→ The problem:
Reproduce the entries below exactly, but only from the line containing "ddy鸿蒙PC版，说话就能干活的AI办公" to the line containing "iel Gross 来自 Weil 律所，2 月 23 日下午 5:53", inclusive.

→ Records for the exercise:

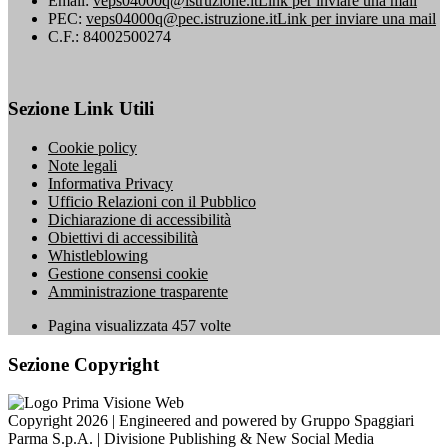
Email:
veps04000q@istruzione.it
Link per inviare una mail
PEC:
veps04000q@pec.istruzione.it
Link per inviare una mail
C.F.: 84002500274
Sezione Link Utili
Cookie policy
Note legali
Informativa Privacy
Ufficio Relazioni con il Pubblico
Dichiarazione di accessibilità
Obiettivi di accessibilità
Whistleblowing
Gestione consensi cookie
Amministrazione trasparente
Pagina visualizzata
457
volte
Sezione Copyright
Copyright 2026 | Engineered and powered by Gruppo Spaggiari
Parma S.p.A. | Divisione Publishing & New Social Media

...

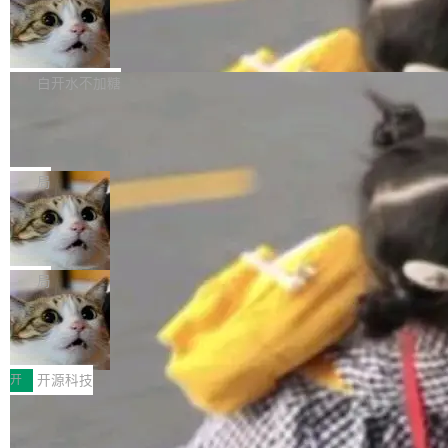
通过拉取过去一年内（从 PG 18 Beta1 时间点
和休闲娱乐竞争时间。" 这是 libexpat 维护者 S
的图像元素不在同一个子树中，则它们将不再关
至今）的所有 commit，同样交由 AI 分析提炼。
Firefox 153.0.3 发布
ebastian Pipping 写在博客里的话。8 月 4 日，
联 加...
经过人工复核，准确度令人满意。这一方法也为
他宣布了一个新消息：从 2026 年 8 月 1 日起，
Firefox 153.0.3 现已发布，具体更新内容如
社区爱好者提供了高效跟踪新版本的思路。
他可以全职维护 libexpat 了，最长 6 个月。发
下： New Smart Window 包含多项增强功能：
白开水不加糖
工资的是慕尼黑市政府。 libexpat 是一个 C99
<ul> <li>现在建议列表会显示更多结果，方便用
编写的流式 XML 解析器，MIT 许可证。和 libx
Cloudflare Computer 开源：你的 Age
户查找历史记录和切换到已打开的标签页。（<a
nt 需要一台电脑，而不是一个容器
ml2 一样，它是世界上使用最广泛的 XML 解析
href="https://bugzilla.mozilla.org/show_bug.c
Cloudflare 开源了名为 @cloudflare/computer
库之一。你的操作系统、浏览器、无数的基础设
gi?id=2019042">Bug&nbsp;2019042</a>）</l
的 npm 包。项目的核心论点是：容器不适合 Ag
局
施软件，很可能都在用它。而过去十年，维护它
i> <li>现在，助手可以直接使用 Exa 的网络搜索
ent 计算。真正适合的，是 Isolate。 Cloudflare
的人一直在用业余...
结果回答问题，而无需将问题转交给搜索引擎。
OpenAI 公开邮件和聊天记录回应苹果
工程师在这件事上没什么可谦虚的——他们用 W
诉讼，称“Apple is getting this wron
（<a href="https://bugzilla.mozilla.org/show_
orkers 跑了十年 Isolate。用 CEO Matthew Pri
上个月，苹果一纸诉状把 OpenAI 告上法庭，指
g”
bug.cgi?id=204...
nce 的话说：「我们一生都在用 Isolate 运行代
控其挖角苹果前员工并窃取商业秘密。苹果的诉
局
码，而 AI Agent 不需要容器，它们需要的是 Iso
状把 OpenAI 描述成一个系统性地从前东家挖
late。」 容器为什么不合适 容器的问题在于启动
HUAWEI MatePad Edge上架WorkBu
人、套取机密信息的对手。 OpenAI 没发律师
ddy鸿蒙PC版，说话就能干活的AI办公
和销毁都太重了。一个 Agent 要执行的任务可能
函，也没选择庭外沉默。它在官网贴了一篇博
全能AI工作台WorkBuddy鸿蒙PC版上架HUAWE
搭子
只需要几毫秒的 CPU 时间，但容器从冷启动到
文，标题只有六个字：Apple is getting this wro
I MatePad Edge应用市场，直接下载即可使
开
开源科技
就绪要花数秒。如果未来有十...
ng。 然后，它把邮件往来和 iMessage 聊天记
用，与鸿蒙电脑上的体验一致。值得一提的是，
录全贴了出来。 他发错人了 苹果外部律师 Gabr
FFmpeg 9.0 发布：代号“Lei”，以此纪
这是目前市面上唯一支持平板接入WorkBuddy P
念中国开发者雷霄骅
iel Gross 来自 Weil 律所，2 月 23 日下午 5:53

→ The completed task:
ddy鸿蒙PC版，说话就能干活的AI办公
和销毁都太重了。一个 Agent 要执行的任务可能
函，也没选择庭外沉默。它在官网贴了一篇博
全能AI工作台WorkBuddy鸿蒙PC版上架HUAWE
搭子
只需要几毫秒的 CPU 时间，但容器从冷启动到
文，标题只有六个字：Apple is getting this wro
I MatePad Edge应用市场，直接下载即可使
开
开源科技
就绪要花数秒。如果未来有十...
ng。 然后，它把邮件往来和 iMessage 聊天记
用，与鸿蒙电脑上的体验一致。值得一提的是，
录全贴了出来。 他发错人了 苹果外部律师 Gabr
FFmpeg 9.0 发布：代号“Lei”，以此纪
这是目前市面上唯一支持平板接入WorkBuddy P
念中国开发者雷霄骅
iel Gross 来自 Weil 律所，2 月 23 日下午 5:53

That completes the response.